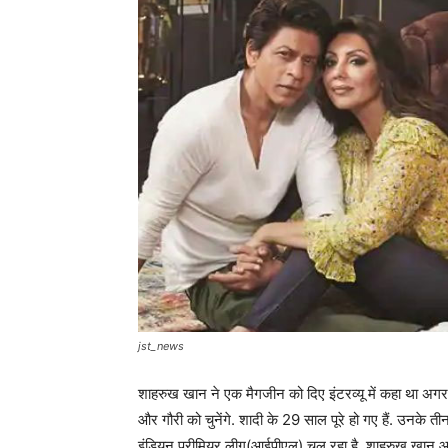
jst_news
शाहरुख खान ने एक मैगजीन को दिए इंटरव्यू में कहा था अगर उ
और गौरी को चुनेंगे. शादी के 29 साल पूरे हो गए हैं. उनके तीन
इंडियन प्रीमियर लीग(आईपीएल) चल रहा है. शाहरुख खान आ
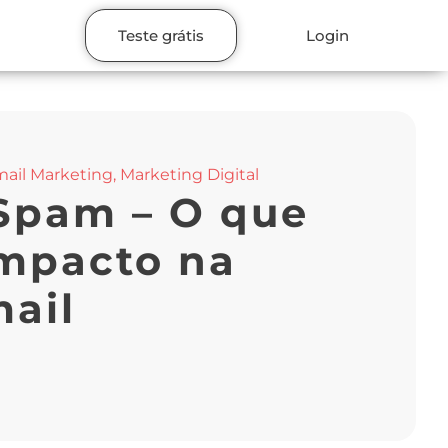
Teste grátis
Login
ail Marketing
,
Marketing Digital
Spam – O que
impacto na
mail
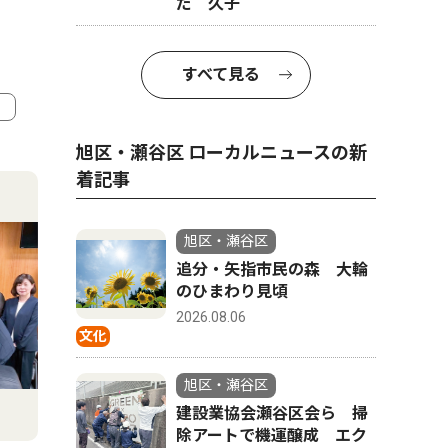
だ 久子
すべて見る
4
5
旭区・瀬谷区 ローカルニュースの新
着記事
旭区・瀬谷区
追分・矢指市民の森 大輪
のひまわり見頃
2026.08.06
文化
旭区・瀬谷区
建設業協会瀬谷区会ら 掃
社会
ピックアッ
除アートで機運醸成 エク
####
**WHAT IS NEEDED**
From the first line to the last, please copy the data exactly, with the pictures left out.

**PROBLEM SOLUTION**
jst_news
शाहरुख खान ने एक मैगजीन को दिए इंटरव्यू में कहा था अगर उ
और गौरी को चुनेंगे. शादी के 29 साल पूरे हो गए हैं. उनके तीन
इंडियन प्रीमियर लीग(आईपीएल) चल रहा है. शाहरुख खान आ
Teste grátis
Login
ail Marketing
,
Marketing Digital
Spam – O que
impacto na
mail
だ 久子
すべて見る
4
5
旭区・瀬谷区 ローカルニュースの新
着記事
旭区・瀬谷区
追分・矢指市民の森 大輪
のひまわり見頃
2026.08.06
文化
旭区・瀬谷区
建設業協会瀬谷区会ら 掃
社会
ピックアッ
除アートで機運醸成 エク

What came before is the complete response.